Происходившее в душе Любы странно совпадало с тем, что творилось на земле. Там, в душе, так же боролись, на равных, тепло и холод, солнечный свет и резкие летучие тени; погожие, по-августовски золотые спокойные дни перемежались хмурыми, дождливыми, знобкими. Больше того, как и в природе случалось несколько перемен на дню. Например, Люба просыпалась с ярким добрым солнышком в душе. «Я счастлива, — говорила она себе, — а скоро буду еще счастливей. Чего мне тревожиться?..» Весь мир тогда сиял красками, будто новенькая, не просохшая еще картина, дали яснели и делались такими четкими, что все было видно. И Люба видела тогда свой дом — не прежний, родительский, в нем давно уж жили другие, чужие люди, а именно свой, дом, в котором она хозяйка, непременно с палисадом, полным диковинных цветов, которые она будет разводить, с веселой, неугомонной, как солнечный зайчик, девочкой, что топочет по всем комнатам и звенит круглый день, будто серебряный колокольчик, и, набегавшись, затихает где-нибудь в уголке дивана, застигнутая сладким сном… Но именно оттого, что будущее рисовалось так живо и счастливо, поднималась тревога и глухой тенью заволакивала картину желанного счастья. Тень разрасталась, смазывая горизонт, начинало тянуть оттуда отрезвляющим холодом. Неужто там, впереди, ненастье одно? Ветер взвихривал палую листву, и вот уж все вокруг погасло, нахмурилось, и с распластанной широко, набрякшей тучи упал косой дымный занавес, и солнце разлучено с землей, кажется — и нет его вовсе там, поверх тяжелого, по-осеннему затяжного дождя…

«Да почему так плохо? Почему должно быть плохо?» И туча, разродившись дождем или градом, медленно отходила, в рваную, клубящуюся прорежину ее оранжевым мячиком выкатывалось солнце, и все, что ни было вокруг, прояснялось, светлело, радовалось…

Люба поняла: не сладить ей одной с этими тревогами, сомнениями, вопросами, что, будто тучки, дожидающиеся своего часа, маячили по-над горизонтом и дышали остудой, угрозой. Порой она фантазировала: вот был бы рядом мудрый, добрый человек, который ответил бы на все вопросы, размел бы все сомнения. На центральной усадьбе, после вечерней планерки, Люба зашла в библиотеку. Запрокинув голову, медленно обвела глазами ряды книг на полках, потом за стеклом шкафа, на столе, где они лежали стопками, — любую выбирай. Книги были всякие: толстые и тонкие, в бумажных обложках, распухшие, мохнатые, оттого что их много читали, и плотные, будто спрессованные.
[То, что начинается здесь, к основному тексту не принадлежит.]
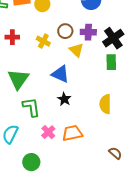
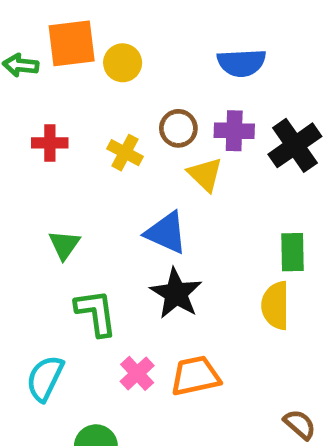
green rectangle: (111, 62) -> (292, 252), moved
green triangle: (18, 79) -> (64, 245), size x0.6
black star: (64, 99) -> (176, 293), size x1.5

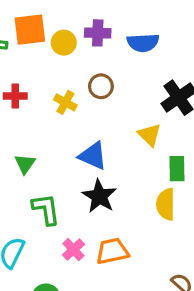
purple cross: (234, 131) -> (98, 33), moved
yellow triangle: (205, 174) -> (149, 135), moved

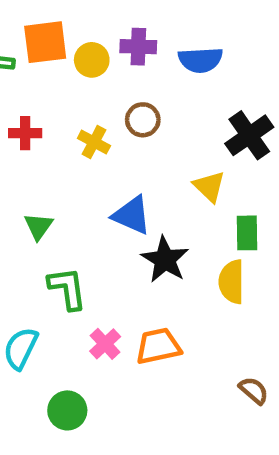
black star: (99, 196) -> (165, 260), moved

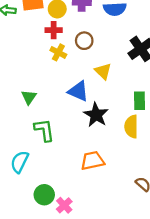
red cross: (25, 133) -> (54, 30), moved
yellow triangle: (209, 186) -> (103, 71), moved
pink cross: (105, 344) -> (64, 205), moved

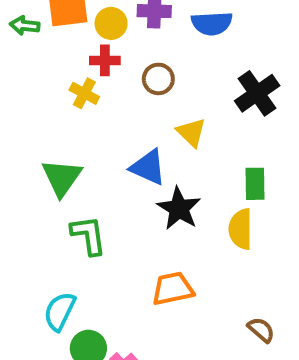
yellow cross: (58, 52) -> (84, 93), moved
green triangle: (29, 97) -> (62, 178), size x1.5
cyan semicircle: (20, 162) -> (60, 311), moved

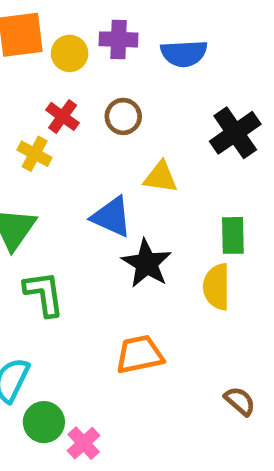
red cross: (105, 60) -> (63, 116), moved, turned 36
yellow cross: (84, 93) -> (35, 154), moved
yellow triangle: (191, 132) -> (161, 177), turned -36

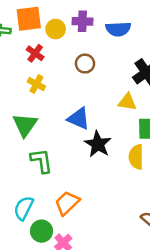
red cross: (63, 116) -> (35, 53), moved
yellow triangle: (161, 177) -> (127, 102), moved
orange trapezoid: (140, 354) -> (67, 203), moved, turned -32

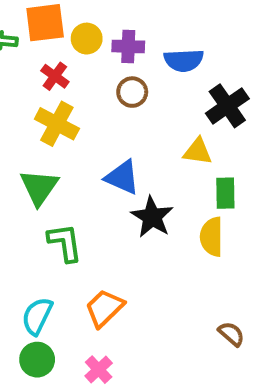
purple cross: (82, 21) -> (128, 46), moved
blue semicircle: (118, 29) -> (184, 60), moved
yellow cross: (36, 84) -> (57, 124), size x1.5
green circle: (42, 231) -> (37, 360), moved

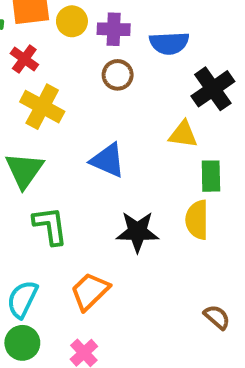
red cross: (55, 76) -> (24, 59), moved
black star: (152, 217) -> (137, 232), moved, turned -30

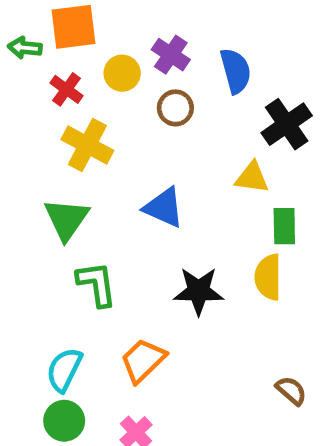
yellow circle: (72, 21) -> (122, 73), moved
purple cross: (114, 29) -> (171, 55), turned 32
blue semicircle: (169, 43) -> (236, 71), turned -102

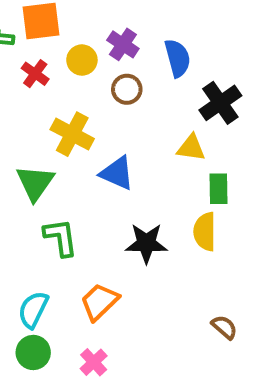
yellow cross: (87, 145) -> (72, 134), moved

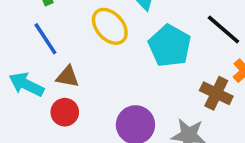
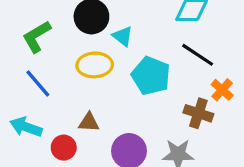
yellow ellipse: (110, 26) -> (95, 65), turned -44
brown triangle: (68, 77) -> (89, 122), moved

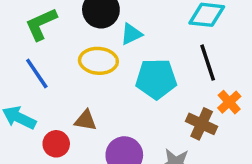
cyan triangle: (123, 36) -> (131, 34), turned 50
black line: (198, 55) -> (208, 63), turned 32
cyan pentagon: (151, 76) -> (156, 79), turned -30

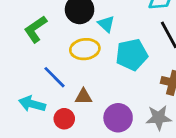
cyan triangle: (131, 34) -> (106, 24), turned -42
blue line: (37, 74) -> (55, 77), moved

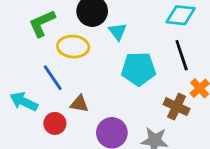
yellow ellipse: (85, 49) -> (73, 47), moved

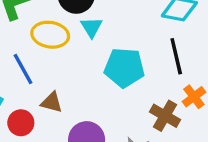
cyan triangle: (118, 31) -> (91, 27), moved

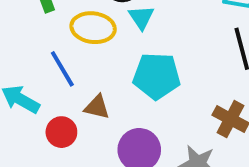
cyan pentagon: (124, 68) -> (157, 76), moved

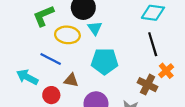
blue line: (62, 69) -> (51, 59), turned -30

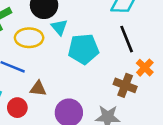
cyan pentagon: (105, 61) -> (84, 49), moved

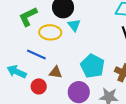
cyan pentagon: (84, 49) -> (93, 66), moved, turned 30

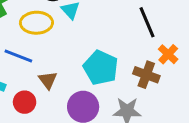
brown triangle: (56, 72) -> (48, 80), turned 48

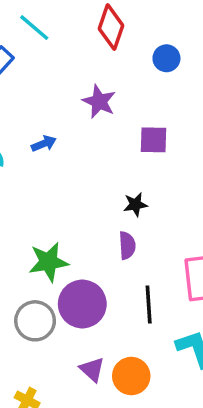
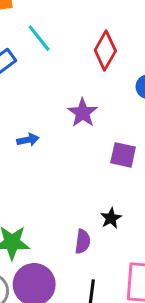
black star: (135, 205) -> (111, 218), moved, turned -30

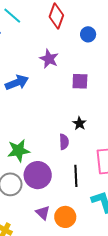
blue arrow: (28, 140) -> (17, 83), size x1.6

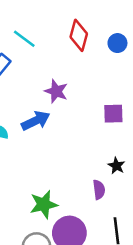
blue circle: (88, 34) -> (117, 43), moved
purple star: (49, 59) -> (56, 91), moved

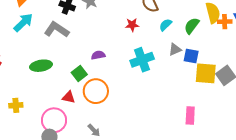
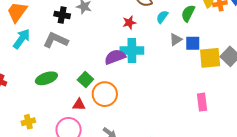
purple semicircle: (98, 55) -> (115, 57), moved, size x1.5
cyan cross: (142, 60) -> (132, 51), moved, turned 30

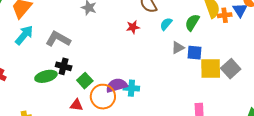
black cross: (62, 15) -> (64, 66), moved
cyan cross: (132, 51) -> (131, 88), moved, size x0.7
purple semicircle: (115, 57) -> (117, 85), moved

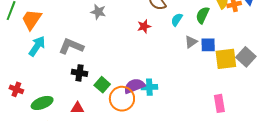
green ellipse: (46, 76) -> (42, 103), moved
red triangle: (76, 105) -> (77, 108), moved

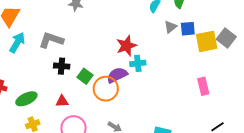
red star: (144, 26) -> (126, 46), moved, size x1.5
cyan cross: (149, 87) -> (138, 63), moved

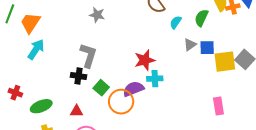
gray L-shape: (51, 40) -> (88, 55), moved, turned 85

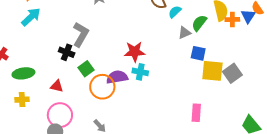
cyan semicircle: (176, 22) -> (175, 12), moved
gray triangle: (190, 45) -> (184, 33), moved

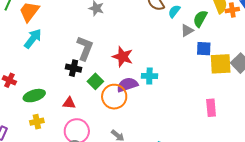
red star: (135, 52) -> (123, 57), moved, turned 30

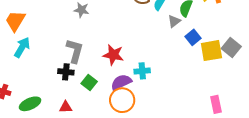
blue square: (204, 49) -> (193, 37), turned -35
orange circle: (114, 97) -> (122, 100), moved
pink rectangle: (211, 108) -> (216, 104), moved

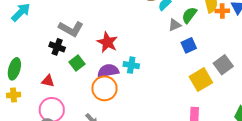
gray L-shape: (75, 51) -> (71, 29), turned 90
yellow square: (211, 51) -> (201, 80), moved, turned -35
green ellipse: (30, 104) -> (14, 69), turned -65

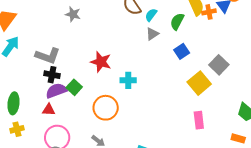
gray triangle: (175, 25) -> (152, 34), moved
gray L-shape: (71, 29) -> (48, 56), moved
purple semicircle: (108, 71) -> (56, 91), moved

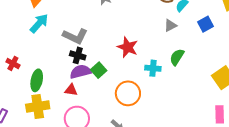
green semicircle: (177, 21) -> (177, 57), moved
gray triangle: (152, 34) -> (170, 25), moved
blue square: (182, 51) -> (205, 24), moved
yellow cross: (17, 129) -> (38, 106), size x1.6

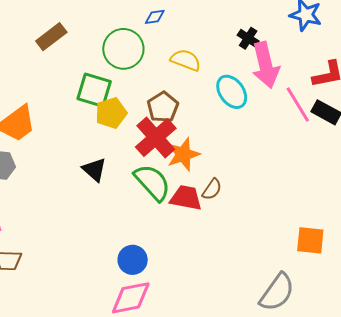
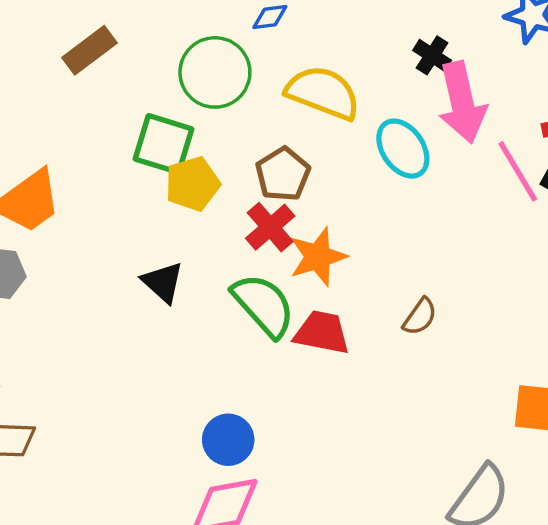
yellow semicircle: (186, 60) -> (323, 93), size x1.4
red cross: (156, 138) -> (270, 227), size x0.7
brown semicircle: (212, 189) -> (420, 317), moved

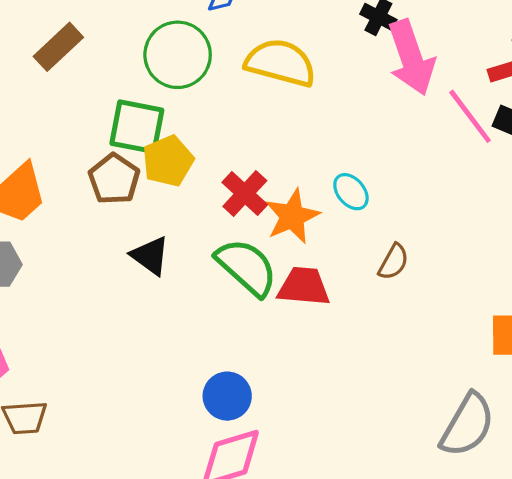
cyan ellipse: (403, 149) -> (351, 192), moved, size x0.7
brown pentagon: (283, 174) -> (114, 179), moved

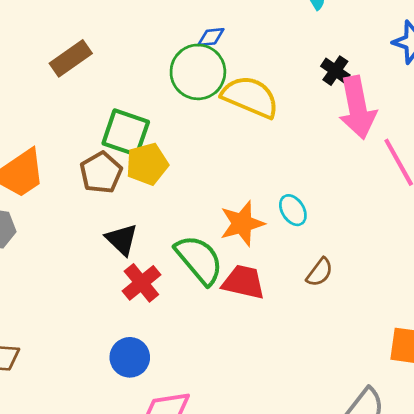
green circle: (178, 55) -> (198, 72), moved
red cross: (245, 193) -> (141, 283), moved
blue circle: (227, 396) -> (130, 357), moved

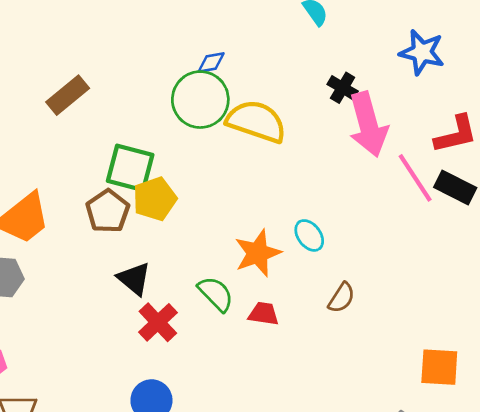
green semicircle: (199, 260) -> (216, 294), size x0.7
red trapezoid: (244, 282) -> (264, 314), size x0.7

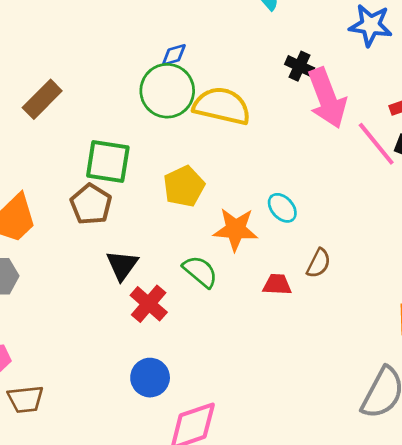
yellow pentagon: (155, 199) -> (184, 186), moved
orange star: (258, 253) -> (236, 229), turned 30
black triangle: (134, 279) -> (122, 265), turned 32
red trapezoid: (264, 314) -> (277, 285), moved

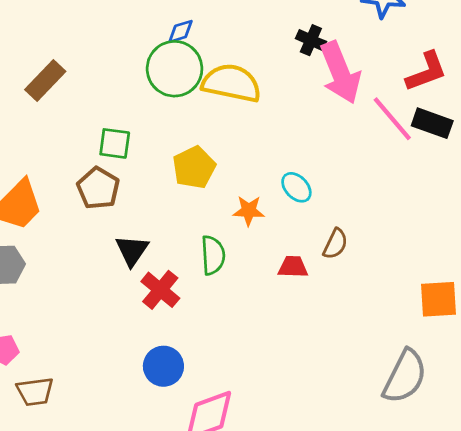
green square: (108, 161) -> (115, 143), size x0.7
orange star: (236, 229) -> (249, 211), size x0.7
green semicircle: (200, 272) -> (213, 255), turned 48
Она свела взгляд на библиотекаршу, сидевшую за столом, и настороженно вгляделась в ее лицо. Скуластенькое, молодое еще, но усталое, погасшее, болезненно напряженное, словно тайный недуг грызет ее, а она терпит из последних сил. Люба вспомнила: муж библиотекарши, прежде шофер, нынче слесарь, прав его лишили, раньше попивал, а теперь уж не просыхает. Но ладно бы только это — руки стал дома распускать. Однажды она не успела убежать к соседке. Он сначала толкнул ее, потом ударил, бровь рассек, правая бровь так и осталась перебитой на самом изломе, у виска. Помнится, библиотекарша сказала о нем: «Хоть и совсем бы не заявлялся, только получку в форточку бросал». А ведь любил, ухаживал, обещался беречь. И вот — на третьем году супружеской жизни бьет, даже при ребенке. Где же оно, семейное счастье, да и бывает ли, или это мечта одна? Любе опять стало неспокойно, и она, вздохнув, ушла из библиотеки. Шла, здороваясь машинально со встречными, думала о библиотекарше: «Ну за что ей такая участь? Почему он так переменился к ней?»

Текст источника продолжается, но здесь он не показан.